Multiple Nodes
Run Forge across multiple servers with automatic leader election, work distribution, and failure recovery.
The Code
# forge.toml
[cluster]
discovery = "postgres"
heartbeat_interval_secs = 5
dead_threshold_secs = 15
[node]
roles = ["gateway", "worker", "scheduler", "function"]
worker_capabilities = ["general"]
// Same application code runs on every node
#[forge::job]
pub async fn process_order(ctx: &JobContext, args: OrderArgs) -> Result<Order> {
// Any worker in the cluster can claim this job
charge_card(&args.payment).await?;
fulfill_order(&args.order_id).await
}
#[forge::cron("0 * * * *")]
pub async fn hourly_report(ctx: &CronContext) -> Result<()> {
// Only the scheduler leader runs this
generate_and_email_report(ctx.db()).await
}
#[forge::daemon]
pub async fn price_feed(ctx: &DaemonContext) -> Result<()> {
// Single instance across cluster via advisory lock
stream_prices(ctx).await
}
What Happens
Deploy the same binary to multiple servers. Each node registers itself in the forge_nodes table and begins sending heartbeats. Workers claim jobs using FOR UPDATE SKIP LOCKED. One node becomes the scheduler leader via PostgreSQL advisory lock. If a node stops sending heartbeats for 15 seconds, it is marked dead and its jobs are reclaimed.

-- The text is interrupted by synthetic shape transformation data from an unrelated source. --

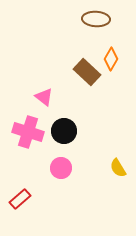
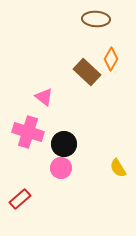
black circle: moved 13 px down
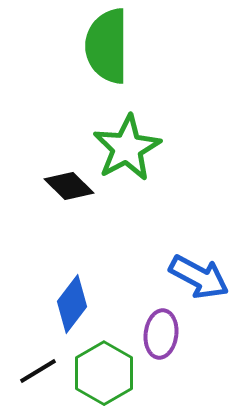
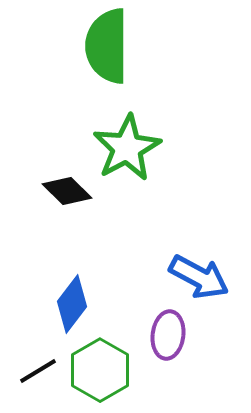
black diamond: moved 2 px left, 5 px down
purple ellipse: moved 7 px right, 1 px down
green hexagon: moved 4 px left, 3 px up
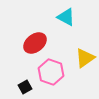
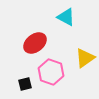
black square: moved 3 px up; rotated 16 degrees clockwise
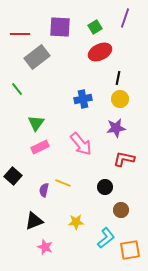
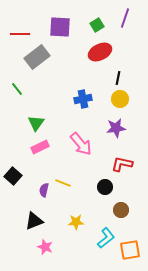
green square: moved 2 px right, 2 px up
red L-shape: moved 2 px left, 5 px down
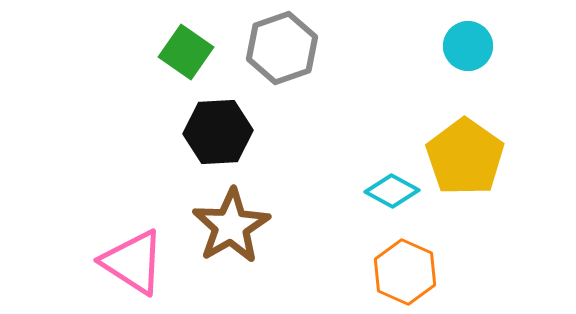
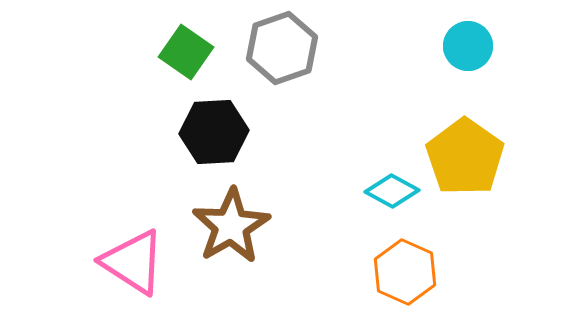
black hexagon: moved 4 px left
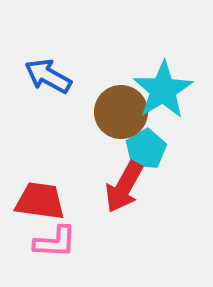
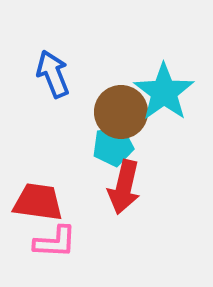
blue arrow: moved 5 px right, 2 px up; rotated 39 degrees clockwise
cyan star: moved 1 px right, 2 px down; rotated 4 degrees counterclockwise
cyan pentagon: moved 33 px left, 3 px up; rotated 21 degrees clockwise
red arrow: rotated 16 degrees counterclockwise
red trapezoid: moved 2 px left, 1 px down
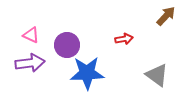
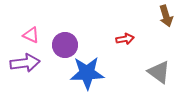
brown arrow: rotated 120 degrees clockwise
red arrow: moved 1 px right
purple circle: moved 2 px left
purple arrow: moved 5 px left
gray triangle: moved 2 px right, 3 px up
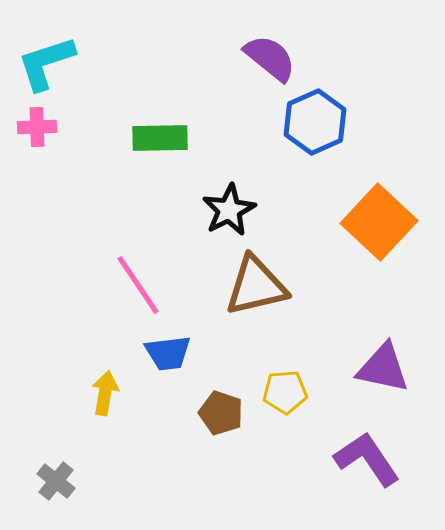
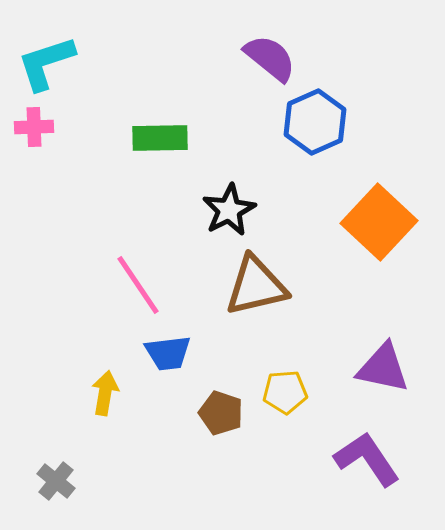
pink cross: moved 3 px left
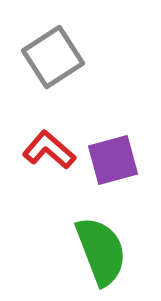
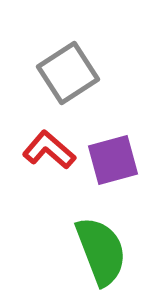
gray square: moved 15 px right, 16 px down
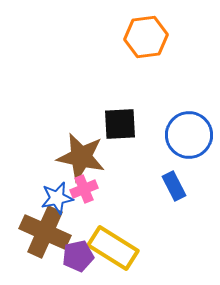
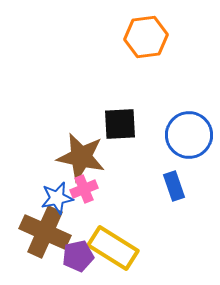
blue rectangle: rotated 8 degrees clockwise
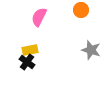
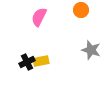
yellow rectangle: moved 11 px right, 11 px down
black cross: rotated 28 degrees clockwise
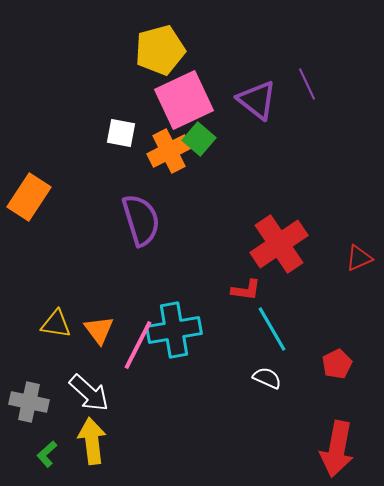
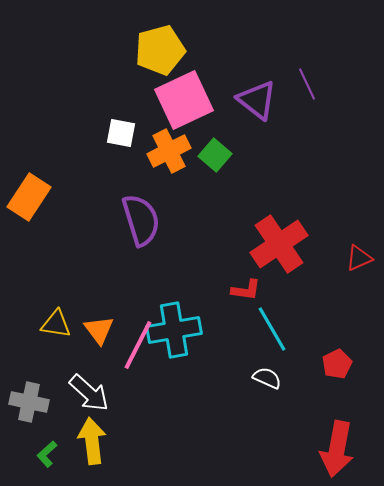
green square: moved 16 px right, 16 px down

No Raft. No Paxos. No Zookeeper. PostgreSQL provides the coordination.
Node Roles
| Role | Description |
|---|---|
gateway | HTTP endpoints for client requests |
function | Executes queries and mutations |
worker | Processes background jobs |
scheduler | Runs cron jobs (leader-only) |
A single node can have all roles (default) or specialize:
# API servers: handle HTTP, execute functions, no background work
[node]
roles = ["gateway", "function"]
# Workers: process jobs, no HTTP traffic
[node]
roles = ["worker"]
# Scheduler: only one needed, runs crons
[node]
roles = ["scheduler"]
Role specialization is optional. Most deployments run all roles on every node.
Cluster Configuration
| Parameter | Type | Default | Description |
|---|---|---|---|
heartbeat_interval_secs | u64 | 5 | Heartbeat frequency |
dead_threshold_secs | u64 | 15 | Time until node marked dead |
Discovery
Nodes register in the forge_nodes table. No additional infrastructure required.
[cluster]
discovery = "postgres"
Every node queries the same database. They find each other automatically.
Leader Election
Leader election uses PostgreSQL advisory locks instead of distributed consensus.
SELECT pg_try_advisory_lock(0x464F52470001)
The lock ID is a hash of the leader role. One node acquires the lock. Others return false and wait. No quorum, no split-brain, no network partition drama.
Leader Roles
| Role | Lock ID | Purpose |
|---|---|---|
scheduler | 0x464F52470001 | Cron triggering, job assignment |
metrics_aggregator | 0x464F52470002 | Metrics collection |
log_compactor | 0x464F52470003 | Log compaction |
Each role has an independent lock. Different nodes can lead different roles.
Automatic Failover
Advisory locks are session-bound. When a database connection closes, the lock releases automatically.
Node A: acquires lock → running → [crash]
↓
PostgreSQL detects connection drop
↓
Node B: waiting → acquires lock → running
Failover happens within the poll interval (5 seconds). No manual intervention.
Work Distribution
Workers claim jobs using the competing consumers pattern with FOR UPDATE SKIP LOCKED:
WITH claimable AS (
SELECT id
FROM forge_jobs
WHERE status = 'pending'
AND scheduled_at <= NOW()
AND (worker_capability = ANY($1) OR worker_capability IS NULL)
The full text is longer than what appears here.